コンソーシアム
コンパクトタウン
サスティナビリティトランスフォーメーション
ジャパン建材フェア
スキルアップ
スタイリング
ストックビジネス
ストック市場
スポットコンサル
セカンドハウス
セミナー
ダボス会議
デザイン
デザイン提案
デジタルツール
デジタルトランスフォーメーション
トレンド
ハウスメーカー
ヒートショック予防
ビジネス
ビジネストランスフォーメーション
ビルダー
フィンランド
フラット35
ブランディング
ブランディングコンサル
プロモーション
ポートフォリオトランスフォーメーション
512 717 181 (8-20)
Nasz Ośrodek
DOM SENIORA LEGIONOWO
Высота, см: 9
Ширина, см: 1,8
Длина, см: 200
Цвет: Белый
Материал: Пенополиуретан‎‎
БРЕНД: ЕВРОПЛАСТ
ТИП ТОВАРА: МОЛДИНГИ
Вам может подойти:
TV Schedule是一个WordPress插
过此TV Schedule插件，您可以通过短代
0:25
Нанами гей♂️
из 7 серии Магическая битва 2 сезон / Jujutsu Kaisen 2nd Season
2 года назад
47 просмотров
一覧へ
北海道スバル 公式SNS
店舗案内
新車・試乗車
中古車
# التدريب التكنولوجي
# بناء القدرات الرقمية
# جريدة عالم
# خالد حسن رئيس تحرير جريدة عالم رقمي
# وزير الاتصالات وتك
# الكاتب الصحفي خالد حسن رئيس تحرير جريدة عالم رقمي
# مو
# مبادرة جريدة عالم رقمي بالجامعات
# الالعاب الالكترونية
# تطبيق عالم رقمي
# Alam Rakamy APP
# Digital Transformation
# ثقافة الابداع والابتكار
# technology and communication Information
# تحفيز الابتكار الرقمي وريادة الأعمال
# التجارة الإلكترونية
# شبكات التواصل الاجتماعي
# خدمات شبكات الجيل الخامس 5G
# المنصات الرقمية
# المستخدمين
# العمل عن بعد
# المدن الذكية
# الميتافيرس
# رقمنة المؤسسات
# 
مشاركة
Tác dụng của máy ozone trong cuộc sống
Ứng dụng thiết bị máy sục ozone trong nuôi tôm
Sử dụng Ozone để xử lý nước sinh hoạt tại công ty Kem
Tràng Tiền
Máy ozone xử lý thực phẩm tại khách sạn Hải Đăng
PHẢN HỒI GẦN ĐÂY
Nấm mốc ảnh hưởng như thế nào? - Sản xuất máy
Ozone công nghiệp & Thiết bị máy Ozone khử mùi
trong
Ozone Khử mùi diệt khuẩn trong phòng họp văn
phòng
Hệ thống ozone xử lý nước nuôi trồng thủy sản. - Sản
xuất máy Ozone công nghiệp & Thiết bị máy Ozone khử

################

§ Exercise goal: Look through the listing above. Pick out each line with "dụng" and copy it.

§ Answer space:
Tác dụng của máy ozone trong cuộc sống
Ứng dụng thiết bị máy sục ozone trong nuôi tôm
Sử dụng Ozone để xử lý nước sinh hoạt tại công ty Kem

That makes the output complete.